In our case, the number of keywords is the size of the array divided by the size of one element. This computation is used in a #define statement to set the value of NKEYS:
#define NKEYS (sizeof keytab / sizeof(struct key))
Another way to write this is to divide the array size by the size of a specific element:
#define NKEYS (sizeof keytab / sizeof(keytab[0]))
This has the advantage that it does not need to be changed if the type changes.
在该例子中,关键宇的个数等于数组的长度除以单个元素的长度。下面的#define语句使用了这种方法设置KEYS的值:
#define NKEYS (sizeof keytab / sizeof(struct key))
另一种方法是用数组的长度除以一个指定元素的长度,如下所示:
#define NKEYS (sizeof keytab / sizeof(keytab[0]))
使用第二种方法,即使类型改变了,也不需要改动程序。
A sizeof can not be used in a #if line, because the preprocessor does not parse type names. But the expression in the #define is not evaluated by the preprocessor, so the code here is legal.
条件编译语句#if中不能使用sizeof,因为预处理器不对类型名进行分析。但预处理器并不计算#define语句中的表达式,因此,在#define中使用sizeof是合法的。
Now for the function getword. We have written a more general getword than is necessary for this program, but it is not complicated. getword fetches the next "word" from the input, where a word is either a string of letters and digits beginning with a letter, or a single non-white space character.
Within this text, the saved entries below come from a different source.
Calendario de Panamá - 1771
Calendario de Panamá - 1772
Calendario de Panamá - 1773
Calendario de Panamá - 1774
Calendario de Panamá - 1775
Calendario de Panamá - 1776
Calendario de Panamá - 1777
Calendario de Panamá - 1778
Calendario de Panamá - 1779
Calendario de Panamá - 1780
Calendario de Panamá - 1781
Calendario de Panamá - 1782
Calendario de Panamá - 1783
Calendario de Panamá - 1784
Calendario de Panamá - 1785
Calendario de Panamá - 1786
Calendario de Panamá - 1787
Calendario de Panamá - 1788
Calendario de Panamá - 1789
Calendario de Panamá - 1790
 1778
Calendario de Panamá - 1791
The function value is the first character of the word, or EOF for end of file, or the character itself if it is not alphabetic.
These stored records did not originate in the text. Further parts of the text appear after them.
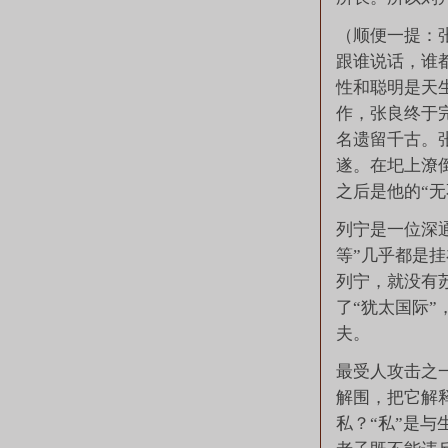
（顺便一提：
跟谁说话，谁
性和聪明是天
作，张良终于
名遗留千古。张
遂。在圯上潦
之后是他的“无
列宁是一位深通
等”几乎都是
列宁，就没有
了“犹太国际
夫。
最受人攻击之
解围，把它解
私？“私”是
1 /* getword: get next word or character from input */
2 int getword(char *word, int lim)
3 {
4 int c, getch(void);
5 void ungetch(int);
6 char *w = word;
7
8 while (isspace(c = getch()))
9 ;
10 if (c != EOF)
11 *w++ = c;
12 if (!isalpha(c)) {
13 *w = '\0';
14 return c;
15 }
16 for ( ; --lim > 0; w++)
17 if (!isalnum(*w = getch())) {
18 ungetch(*w);
19 break;
20 }
21 *w = '\0';
22 return word[0];
23 }
下面来讨论函数getword。我们这里给出一个更通用的getword函数。该函数的功能已超出这个示例程序的要求,不过,函数本身并不复杂。getword从输入中读取下一个单词,单词可以是以字母开头的字母和数字串,也可以是一个非空白符字符。函数返回值可能是单词的第一个字符、文件结束符EOF或字符本身(如果该字符不是字母字符的话)。
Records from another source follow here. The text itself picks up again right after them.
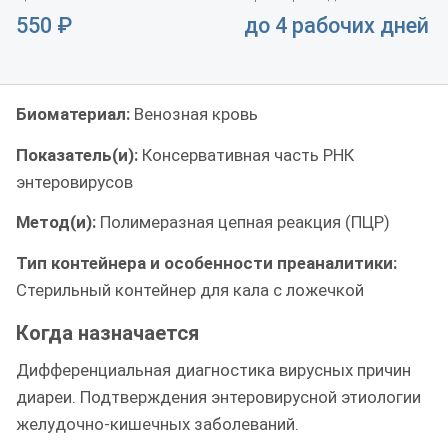
550
₽
до 4 рабочих дней
Биоматериал:
Венозная кровь
Показатель(и):
Консервативная часть РНК
энтеровирусов
Метод(и):
Полимеразная цепная реакция (ПЦР)
Тип контейнера и особенности преаналитики:
Стерильный контейнер для кала с ложечкой
Когда назначается
Дифференциальная диагностика вирусных причин
диареи. Подтверждения энтеровирусной этиологии
желудочно-кишечных заболеваний.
1 /* getword: get next word or character from input */
2 int getword(char *word, int lim)
3 {
4 int c, getch(void);
5 void ungetch(int);
6 char *w = word;
7
8 while (isspace(c = getch()))
9 ;
10 if (c != EOF)
11 *w++ = c;
12 if (!isalpha(c)) {
13 *w = '\0';
14 return c;
15 }
16 for ( ; --lim > 0; w++)
17 if (!isalnum(*w = getch())) {
18 ungetch(*w);
19 break;
20 }
21 *w = '\0';
22 return word[0];
23 }
getword uses the getch and ungetch that we wrote in Chapter 4. When the collection of an alphanumeric token stops, getword has gone one character too far. The call to ungetch pushes that character back on the input for the next call. getword also uses isspace to skip whitespace, isalpha to identify letters, and isalnum to identify letters and digits; all are from the standard header <ctype.h>.
getword函数使用了第4章中的函数getch和ungetch。当读入的字符不属于字母数字的集合时,说明getword多读入了一个字符。随后,调用ungetch将多读的一个字符放回到输入中,以便下一次调用使用。getword还使用了其他一些函数:isspace函数跳过空白符,isalpha函数识别字母,isalnum函数识别字母和数字。所有这些函数都定义在标准头文件<ctype.h>中。
Exercise 6-1. Our version of getword does not properly handle underscores, string constants, comments, or preprocessor control lines. Write a better version.
练习6-1 上述getword函数不能正确处理下划线、字符串常量、注释及预处理器控制指令。请编写一个更完善的getword函数。